Nachruf auf Steven Weinberg

Am 23. Juli starb Steven Weinberg, einer der großen Physiker des letzten Jahrhunderts und ein bekennender Atheist. Er bekam im Jahr 1979 den Nobelpreis für seinen Beitrag zur Theorie der elektroschwachen Wechselwirkung. Weinberg hatte erkannt, dass die elektromagnetischen Kräfte und die schwache Kernkraft zusammen eine Einheit bilden.
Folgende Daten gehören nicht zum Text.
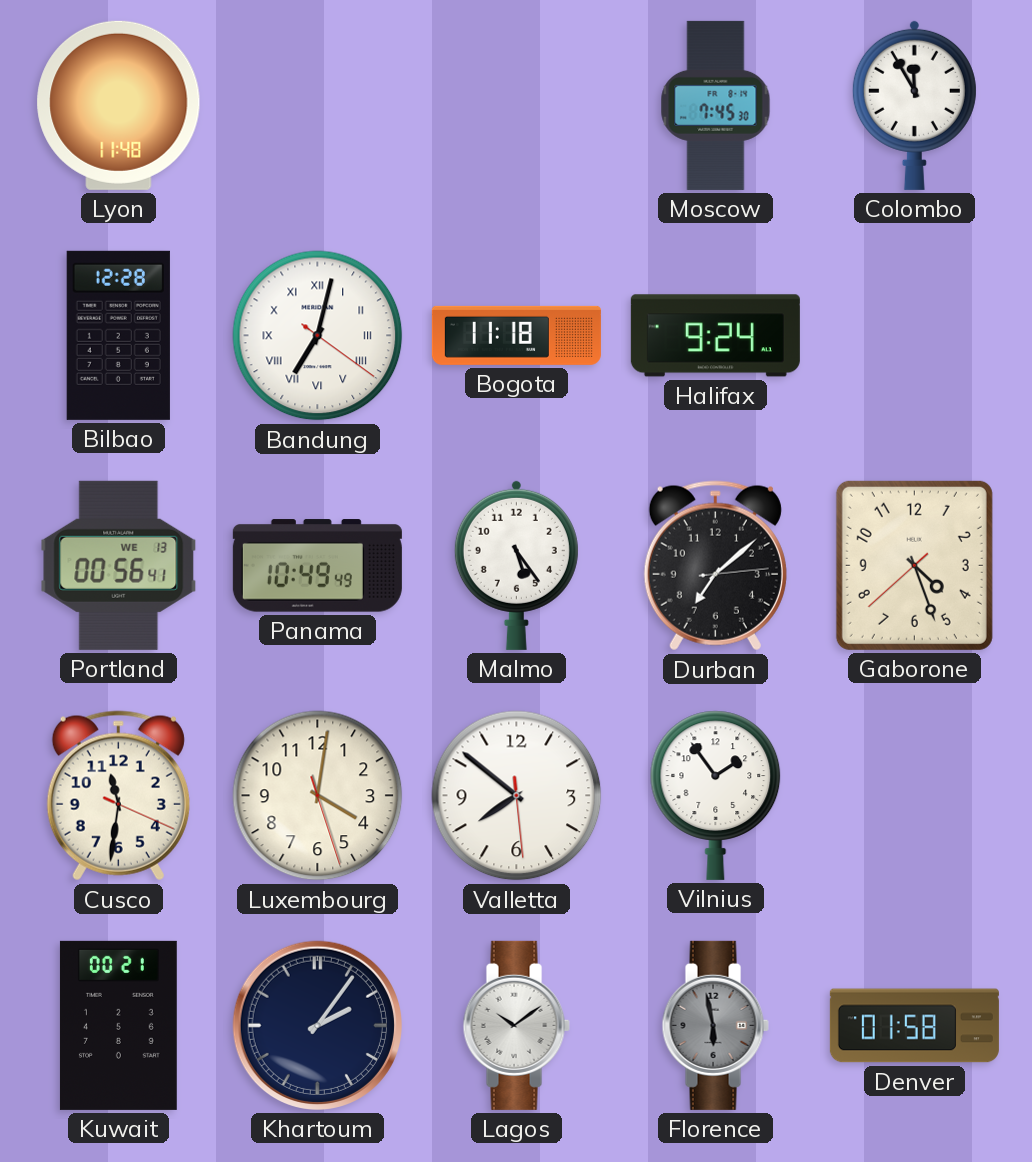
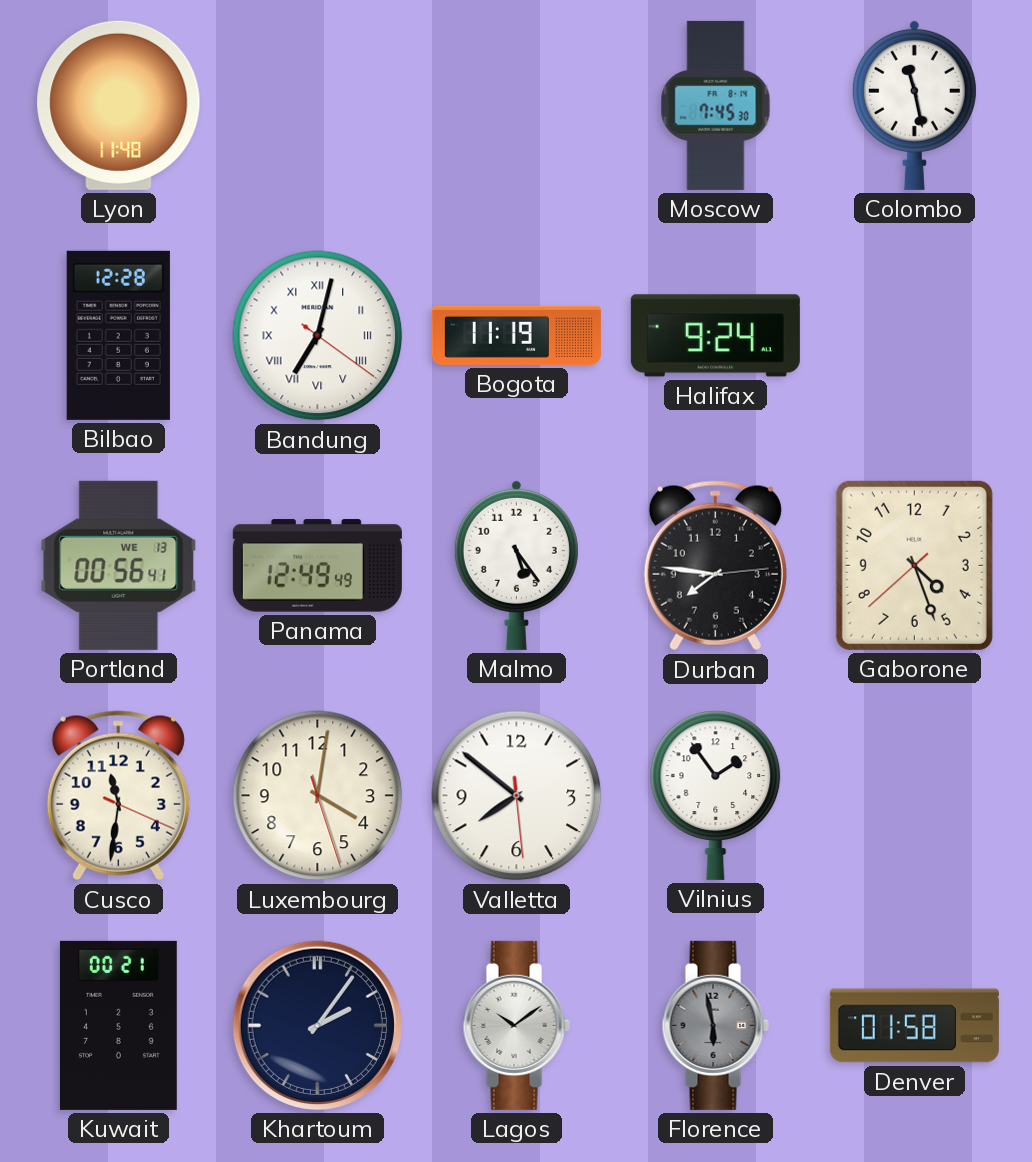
Colombo: 11:55 -> 11:28
Bogota: 11:18 -> 11:19
Panama: 10:49 -> 12:49
Durban: 7:08 -> 7:46
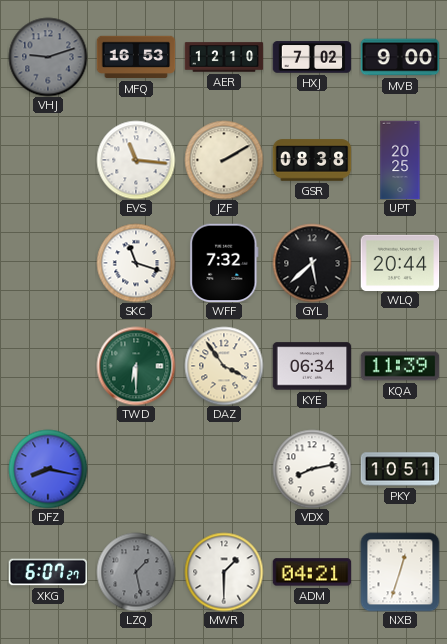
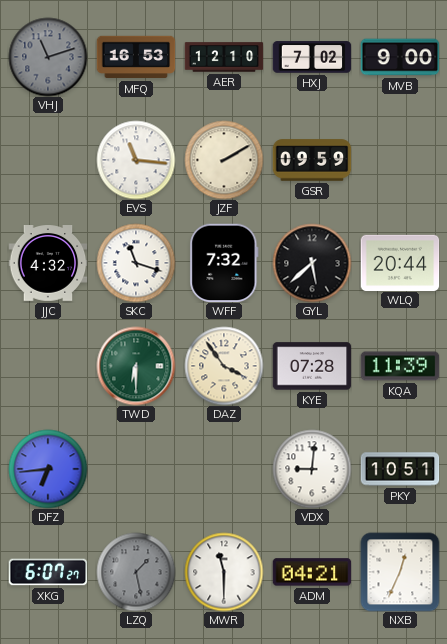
VHJ: 9:12 -> 11:12
GSR: 08:38 -> 09:59
UPT: 20:25 -> none
JJC: none -> 4:32
KYE: 06:34 -> 07:28
DFZ: 8:17 -> 6:44
VDX: 8:13 -> 9:01
MWR: 1:30 -> 11:30
NXB: 12:33 -> 12:34
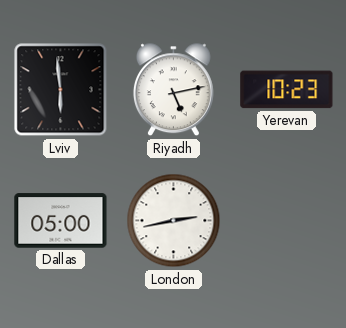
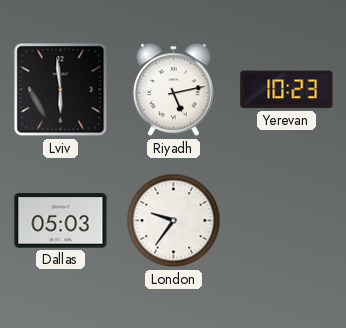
Dallas: 05:00 -> 05:03
London: 2:43 -> 9:36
Seine Theorie ist die Fortsetzung dessen, was Maxwell im 19. Jahrhundert erreichte: Maxwell zeigte, dass elektrische und magnetische Phänomene eine Einheit bilden.

Seit seiner Entdeckung hoffte Weinberg und mit ihm viele andere Physikerinnen und Physiker, dass es eines Tages gelingen würde, eine erweiterte vereinheitlichte Theorie zu finden, in der auch die verbleibenden beiden grundlegenden Kräfte der Physik, nämlich die starke Kernkraft und die Gravitation, ihren Platz finden. Solch eine Theorie wäre nach seiner Auffassung eine „Weltformel“, die alles bestimmt, was in der Welt passiert. In seinem Buch „Dreams of a Final Theory“ hat Weinberg diesen Traum beschrieben.
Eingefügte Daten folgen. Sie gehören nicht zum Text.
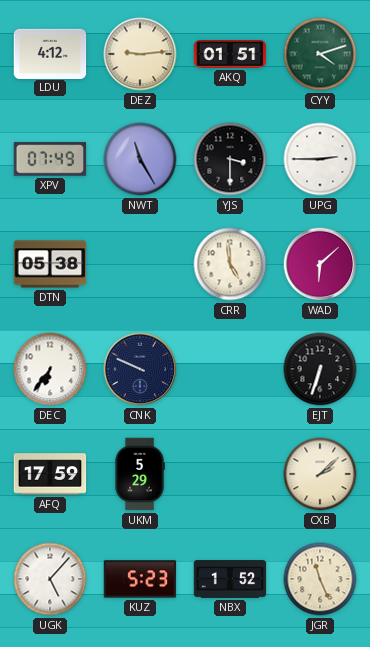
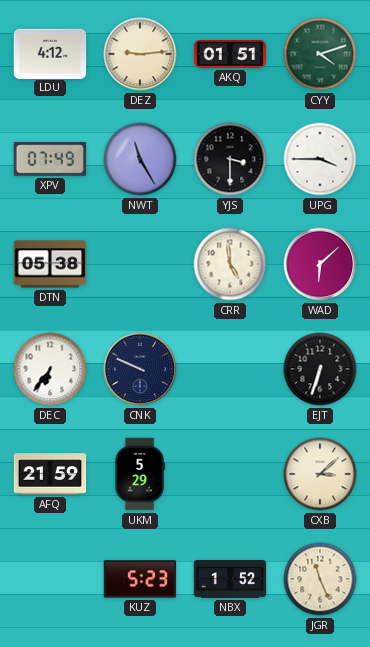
UPG: 2:45 -> 3:45
AFQ: 17:59 -> 21:59
CXB: 2:08 -> 3:08
UGK: 5:07 -> none
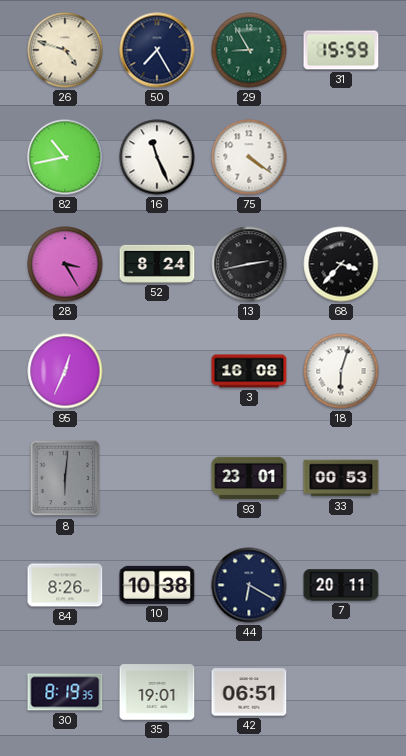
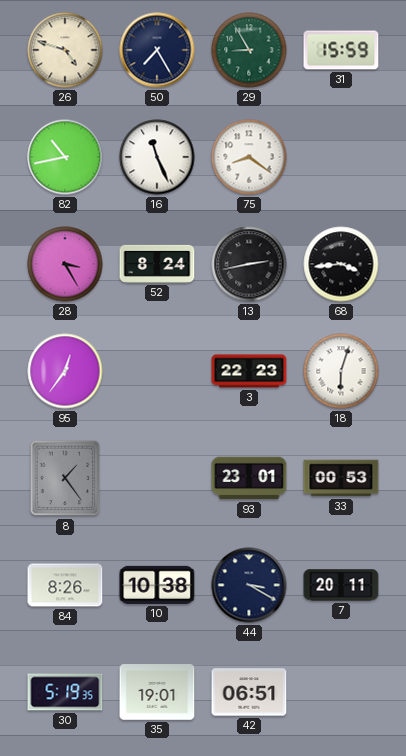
75: 4:21 -> 8:21
68: 3:37 -> 3:44
95: 12:34 -> 12:36
3: 16:08 -> 22:23
8: 6:01 -> 1:24
44: 6:20 -> 3:20
30: 8:19 -> 5:19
Die Hoffnung, eine solche Theorie zu finden, scheint durch die beeindruckenden Erfolge der Teilchenphysik gerechtfertigt. Die Theorie der elektroschwachen Wechselwirkung und die Theorie der starken Wechselwirkung haben die Existenz mehrerer Teilchen vorhergesagt, die später durch Experimente am großen Teilchenbeschleuniger am CERN tatsächlich entdeckt wurden: die Z- und W-Bosonen, das Top-Quark und das Higgs-Teilchen. Zu diesen Vorhersagen kam man, weil man die Theorien auf Symmetrie- und Einfachheitsprinzipien gründete.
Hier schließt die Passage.